Studying under Smith’s old-school tutelage taught him how to work the ball and focus on his score, instead of his swing. It showed in Scheffler’s warm-up before the final round, where he alternated between hitting draws and fades, hitting high shots and low ones. 

“He is trying to hit shots,” said Bubba Watson, Scheffler’s teammate in last year’s Zurich Classic of New Orleans and a player who used creativity to win two Masters. “(Augusta National) is a perfect kind of setting for him to try to create.”

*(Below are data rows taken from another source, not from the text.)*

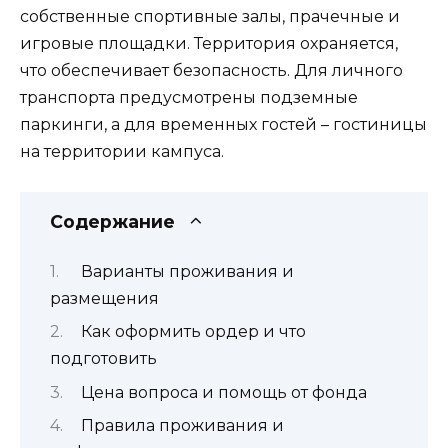
собственные спортивные залы, прачечные и
игровые площадки. Территория охраняется,
что обеспечивает безопасность. Для личного
транспорта предусмотрены подземные
паркинги, а для временных гостей – гостиницы
на территории кампуса.
Содержание
Варианты проживания и
размещения
Как оформить ордер и что
подготовить
Цена вопроса и помощь от фонда
Правила проживания и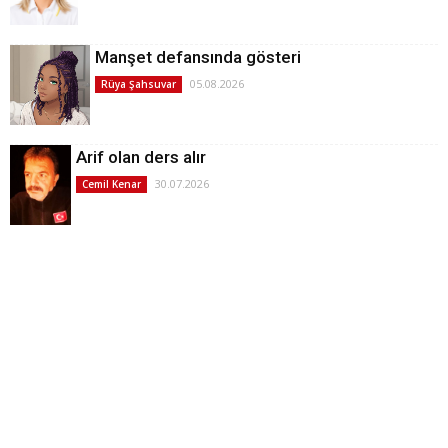
Manşet defansında gösteri
05.08.2026
Rüya Şahsuvar
Arif olan ders alır
30.07.2026
Cemil Kenar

Watson’s caddie in those two Masters triumphs may have been the final piece of the puzzle for Scheffler, the 2019 Korn Ferry Tour Player of the Year and 2020 PGA TOUR Rookie of the Year. Scheffler and Scott have a close relationship as Christians, and Scheffler described him as humble, hard-working and honest. 

“He’s an amazing guy,” Scheffler said. “To be able to have him on the bag is so special.” 

Scheffler has won four of the 10 events they’ve worked together. Scheffler’s faith and a family that will make fun of him, even if he is a Masters champion, also are an asset. 

“My identity isn’t in a golf score,” he said. “Meredith always prays for peace because that’s what I want to feel on the golf course, is peace and have fun and just feel His presence.”

Scheffler will enjoy his newfound standing. A week ago, he joked that, as the No. 1 player in the world, he shouldn’t have to take out the trash. He was told to do his chores. He still drives the 10-year-old GMC Yukon that his father bought in Augusta the day after the 2012 Masters, after the family car broke down during the family’s trip to the tournament. “Everyone else got a T-shirt and I got a car payment,” Scottie’s father, Scott, joked.

That same car drove down Magnolia Lane on Sunday evening. It was carrying a Masters champion.